# Task statement
Beginning with the line that contains "域。这些特殊的组合相互配合，恰到好处地" and concluding with the final line of the listing below, output each line exactly, and only those lines.

# Data listing
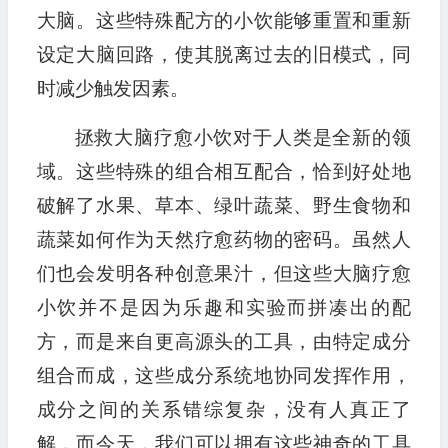
大脑。这些特殊配方的小饮能够重置和重新
设定大脑回路，使其脱离过去的旧模式，同
时减少触发因素。
拯救大脑疗愈小饮对于人类是全新的领
域。这些特殊的组合相互配合，恰到好处地
破解了水果、草本、绿叶蔬菜、野生食物和
蔬菜如何作为天然疗愈药物的密码。虽然人
们也会发明各种创意果汁，但这些大脑疗愈
小饮并不是因为乐趣和实验而拼凑出的配
方，而是来自更高源头的工具，由特定成分
组合而成，这些成分系统地协同发挥作用，
成分之间的关系错综复杂，没有人真正了
解，而今天，我们可以拥有这些神奇的工具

# Task output
域。这些特殊的组合相互配合，恰到好处地
破解了水果、草本、绿叶蔬菜、野生食物和
蔬菜如何作为天然疗愈药物的密码。虽然人
们也会发明各种创意果汁，但这些大脑疗愈
小饮并不是因为乐趣和实验而拼凑出的配
方，而是来自更高源头的工具，由特定成分
组合而成，这些成分系统地协同发挥作用，
成分之间的关系错综复杂，没有人真正了
解，而今天，我们可以拥有这些神奇的工具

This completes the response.